Task prompt
Drop every picture, then print the rest of the listing exactly as given.

= = =

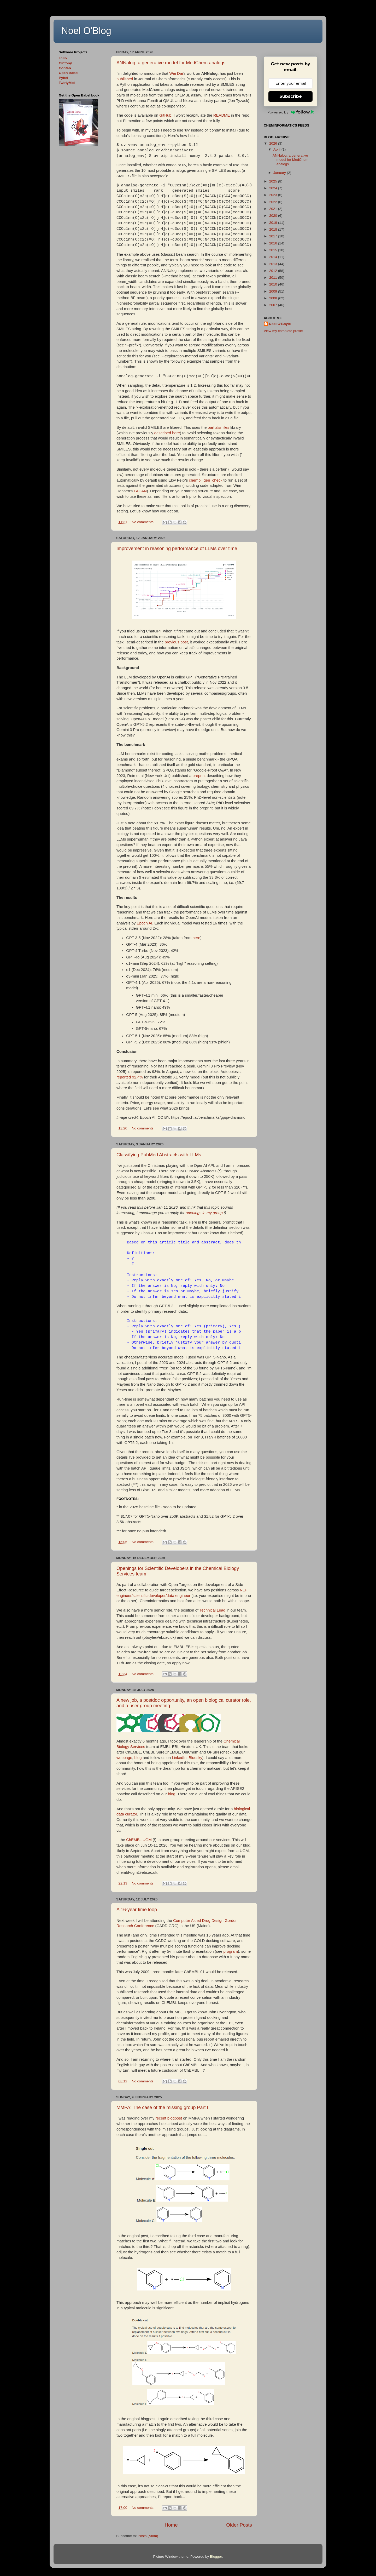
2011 (273, 277)
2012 (273, 271)
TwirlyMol (67, 83)
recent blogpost (168, 2118)
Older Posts (239, 2525)
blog (138, 1758)
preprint (198, 776)
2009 (273, 291)
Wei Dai (176, 73)
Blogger (216, 2556)
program (231, 1951)
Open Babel (68, 73)
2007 (273, 305)
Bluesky (195, 1758)
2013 (273, 264)
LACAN (140, 491)
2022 (273, 202)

= = =

Exercise result
2011 (273, 277)
2012 (273, 271)
TwirlyMol (67, 83)
recent blogpost (168, 2118)
Older Posts (239, 2525)
blog (138, 1758)
preprint (198, 776)
2009 (273, 291)
Wei Dai (176, 73)
Blogger (216, 2556)
program (231, 1951)
Open Babel (68, 73)
2007 (273, 305)
Bluesky (195, 1758)
2013 (273, 264)
LACAN (140, 491)
2022 (273, 202)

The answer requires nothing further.